Somewhere toward the end of those years, I longed to stop talking about ideas and to learn about the world with my hands. I returned to school at Savannah College of Art and Design and learned to dye, print, stitch, quilt, spin, weave. My hands were awkward and untrained in the art of working with things. It was a steep learning curve, indeed, but it led me into a contemplative practice of weaving.
While at school studying traditional textiles, I had an “aha!” moment so shattering that it changed my life. Of course, women’s stories weren’t collected in written texts, I lit up to realize because for most of human history women couldn’t read and write! But women were spinning, weaving, dyeing, and embroidering their stories into cloth. Textiles, I saw at that moment, are a woman’s sacred text. Her way of illuminating the things, otherwise not recorded, that matter to her.
I began traveling and collecting old remnants of a woman’s language, delving into the different regional accents of palette, symbol, texture. I learned that while, of course, men weave in Africa, in India; still, there is a preponderance of women’s fingerprints all over textiles. I began buying vintage pieces with a total absence of self-control (while otherwise a practical, frugal person), and when I had no more room to stash them, offered them for sale, passing on the stories as I did.

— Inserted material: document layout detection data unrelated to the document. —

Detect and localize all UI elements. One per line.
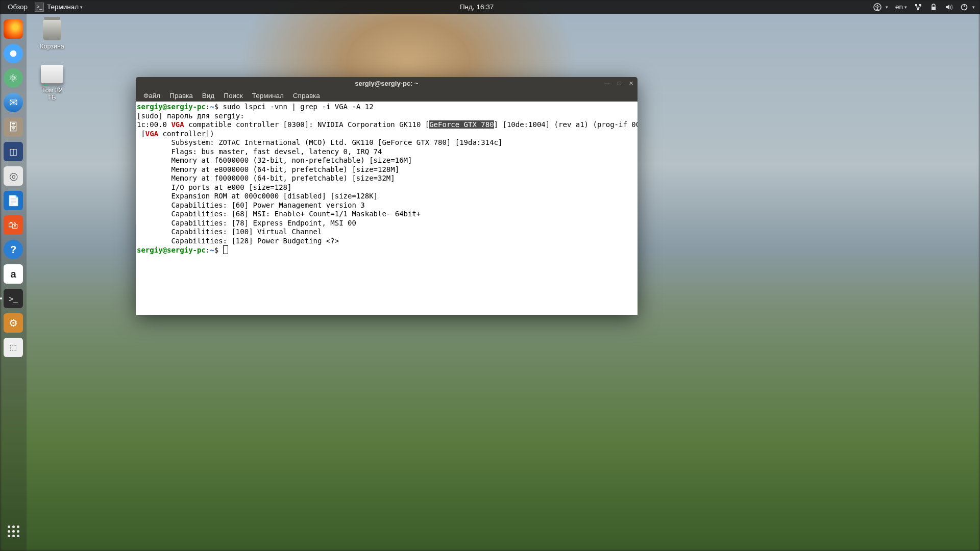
out: Memory at f0000000 (64-bit, prefetchable… <box>137 174 395 182</box>
dock-chromium[interactable] <box>3 43 24 64</box>
terminal-menubar: Файл Правка Вид Поиск Терминал Справка <box>136 89 638 102</box>
trash-icon <box>43 20 61 40</box>
out: Memory at e8000000 (64-bit, prefetchable… <box>137 165 399 173</box>
command-line: sudo lspci -vnn | grep -i VGA -A 12 <box>223 103 374 111</box>
close-button[interactable]: ✕ <box>628 80 634 87</box>
menu-view[interactable]: Вид <box>198 89 219 102</box>
clock-label: Пнд, 16:37 <box>460 3 494 11</box>
virtualbox-icon: ◫ <box>4 142 23 161</box>
out: Capabilities: [60] Power Management vers… <box>137 201 365 209</box>
out: Flags: bus master, fast devsel, latency … <box>137 147 382 156</box>
help-icon: ? <box>4 240 23 259</box>
dock-software[interactable]: 🛍 <box>3 214 24 236</box>
desktop-icons: Корзина Том 32 ГБ <box>31 17 74 112</box>
disks-icon: ◎ <box>4 166 23 186</box>
out: [ <box>137 130 145 138</box>
software-icon: 🛍 <box>4 215 23 235</box>
dock-app1[interactable]: ⚙ <box>3 312 24 334</box>
drive-label-2: ГБ <box>31 94 74 101</box>
activities-label: Обзор <box>8 3 28 11</box>
out: Memory at f6000000 (32-bit, non-prefetch… <box>137 156 412 164</box>
terminal-window: sergiy@sergiy-pc: ~ — □ ✕ Файл Правка Ви… <box>136 77 638 315</box>
terminal-icon: >_ <box>4 289 23 308</box>
prompt-user: sergiy@sergiy-pc <box>137 246 206 254</box>
out: ] [10de:1004] (rev a1) (prog-if 00 <box>494 120 638 129</box>
out-vga: VGA <box>171 120 184 129</box>
mail-icon: ✉ <box>4 93 23 112</box>
top-bar: Обзор >_ Терминал ▾ Пнд, 16:37 ▾ en ▾ ▾ <box>0 0 735 14</box>
out: Subsystem: ZOTAC International (MCO) Ltd… <box>137 138 502 146</box>
out: Capabilities: [78] Express Endpoint, MSI… <box>137 219 356 227</box>
out: controller]) <box>158 130 214 138</box>
out: 1c:00.0 <box>137 120 171 129</box>
terminal-icon: >_ <box>35 3 44 12</box>
dock-files[interactable]: 🗄 <box>3 116 24 138</box>
out: I/O ports at e000 [size=128] <box>137 183 291 191</box>
active-app-label: Терминал <box>47 3 79 11</box>
active-app-menu[interactable]: >_ Терминал ▾ <box>31 0 86 14</box>
writer-icon: 📄 <box>4 191 23 210</box>
files-icon: 🗄 <box>4 117 23 137</box>
out: compatible controller [0300]: NVIDIA Cor… <box>184 120 429 129</box>
menu-edit[interactable]: Правка <box>165 89 198 102</box>
firefox-icon <box>4 19 23 39</box>
drive-icon <box>41 65 63 83</box>
activities-button[interactable]: Обзор <box>4 0 31 14</box>
dock-app2[interactable]: ⬚ <box>3 337 24 358</box>
prompt-user: sergiy@sergiy-pc <box>137 103 206 111</box>
clock-button[interactable]: Пнд, 16:37 <box>456 0 497 14</box>
dock-amazon[interactable]: a <box>3 263 24 285</box>
prompt-path: ~ <box>210 103 214 111</box>
out: Expansion ROM at 000c0000 [disabled] [si… <box>137 192 378 200</box>
out-vga: VGA <box>145 130 158 138</box>
chevron-down-icon: ▾ <box>80 5 83 10</box>
menu-search[interactable]: Поиск <box>219 89 247 102</box>
prompt-end: $ <box>214 246 218 254</box>
dock-mail[interactable]: ✉ <box>3 92 24 113</box>
prompt-path: ~ <box>210 246 214 254</box>
window-titlebar[interactable]: sergiy@sergiy-pc: ~ — □ ✕ <box>136 77 638 89</box>
out: Capabilities: [128] Power Budgeting <?> <box>137 237 339 245</box>
terminal-output[interactable]: sergiy@sergiy-pc:~$ sudo lspci -vnn | gr… <box>136 102 638 315</box>
maximize-button[interactable]: □ <box>616 80 623 87</box>
drive-desktop-icon[interactable]: Том 32 ГБ <box>31 61 74 101</box>
dock-help[interactable]: ? <box>3 239 24 260</box>
terminal-cursor <box>223 245 228 254</box>
amazon-icon: a <box>4 264 23 284</box>
dock-atom[interactable]: ⚛ <box>3 67 24 89</box>
out: Capabilities: [100] Virtual Channel <box>137 228 322 236</box>
prompt-end: $ <box>214 103 218 111</box>
menu-file[interactable]: Файл <box>139 89 165 102</box>
chromium-icon <box>4 44 23 63</box>
trash-label: Корзина <box>31 43 74 50</box>
menu-help[interactable]: Справка <box>288 89 325 102</box>
trash-desktop-icon[interactable]: Корзина <box>31 17 74 50</box>
window-title: sergiy@sergiy-pc: ~ <box>136 80 638 87</box>
dock-firefox[interactable] <box>3 18 24 40</box>
dock-terminal[interactable]: >_ <box>3 288 24 309</box>
app2-icon: ⬚ <box>4 338 23 357</box>
menu-terminal[interactable]: Терминал <box>248 89 288 102</box>
dock-disks[interactable]: ◎ <box>3 165 24 187</box>
out: Capabilities: [68] MSI: Enable+ Count=1/… <box>137 210 421 218</box>
dock-virtualbox[interactable]: ◫ <box>3 141 24 162</box>
dock: ⚛ ✉ 🗄 ◫ ◎ 📄 🛍 ? a >_ ⚙ ⬚ <box>0 14 27 413</box>
out-highlight: GeForce GTX 780 <box>429 120 494 129</box>
sudo-prompt: [sudo] пароль для sergiy: <box>137 112 244 120</box>
dock-writer[interactable]: 📄 <box>3 190 24 211</box>
atom-icon: ⚛ <box>4 68 23 88</box>
drive-label-1: Том 32 <box>31 87 74 94</box>
app1-icon: ⚙ <box>4 313 23 333</box>
minimize-button[interactable]: — <box>604 80 611 87</box>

Traveling, I met women who still carried in their hands the textile skills I admired, and who could weave with more brilliance than I would ever achieve at my loom. I came to a crossroads in my life. Do I continue to weave my own original pieces or do I put my energy into creating a market for women who have none?
The women won.
Of course, without fully realizing it at the time, I was returning to bring my mother out of the basement room where she brilliantly created but was never paid or valued for her creating. It became simple and clear – what I want to do in this life: 1) to put money in the hands of women who possess remarkable skills but no income; and 2) to preserve their languages of cloth.
I often throw silk or cotton saris over my table – ones I’ve ferreted from piles in India’s markets. Spilling from the bowl at the table’s center are textile fragments from India, Peru, Laos; and over one of the benches, a striped weaving found in Morocco. The candlesticks are painted by hand in Turkey. Even the table and chairs are artisan-made in Charleston – designed and painted myself.